To begin my carefully crafted conclusion to this alliterative analysis of antivirus, I want to first note that this post is certainly not meant to disrespect the work that AV companies do: detection of malware is difficult business, and the attacker certainly has a significant advantage. My malware is certainly not anywhere near the hardest threat that AV has to deal with, either. Indeed, this probably partly explains why it was so easy to bypass detections: the adults had better things to do than write definitions specifically for my crappy toy crypter. I seriously doubt that the writers of Conficker could resort to such simple methods to avoid detection. That said, it seems to me that trying to implement detection based on live behavioral techniques could significantly improve AV effectiveness, much more than toiling hopelessly away in research labs, trying to complete the Sisyphean task of writing definitions that catch every known or slightly modified piece of malware. At some point, if not already, this will become entirely impossible, and a new solution will need to be devised.
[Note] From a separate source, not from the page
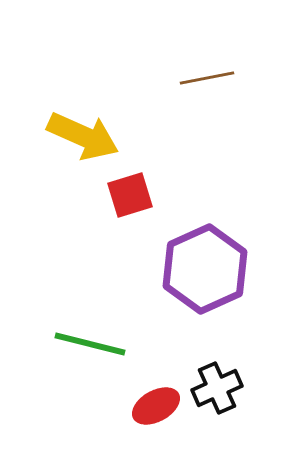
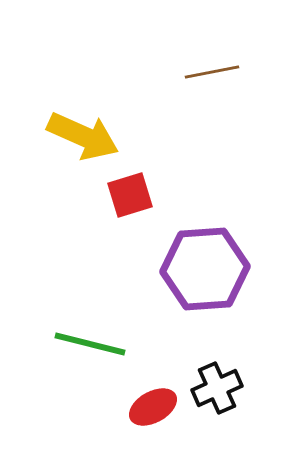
brown line: moved 5 px right, 6 px up
purple hexagon: rotated 20 degrees clockwise
red ellipse: moved 3 px left, 1 px down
Of course, in this discussion, we must also remember that AV is essentially the very last line of defense between an attacker and code execution, and if one manages to get to this point, our system protections have already failed miserably. To me, AV is analogous to the TSA: expensive, intrusive, and not incredibly effective for the effort involved. This is not to say that AV is not helpful in preventing attacks; both AV and the TSA are decent barriers that make it more difficult to exploit common attack vectors. However, neither are the be-all-end-all of security in their respective fields, and, with effective security policies in place, they should only be present as a contingency plan of sorts, to become important in preventing attacks only if all else fails. I hope this small test case has illustrated the degree to which a system's overall security posture (disabling AutoRun/AutoPlay, disallowing USB drives, keeping software up-to-date, etc) is much more important than simply having up to date antivirus software installed on a given system, and that we need to continue to research new ways to improve AV detection methods so that it might not need to rely solely on reactive virus definitions, but rather work towards a system aided by proactive detection techniques.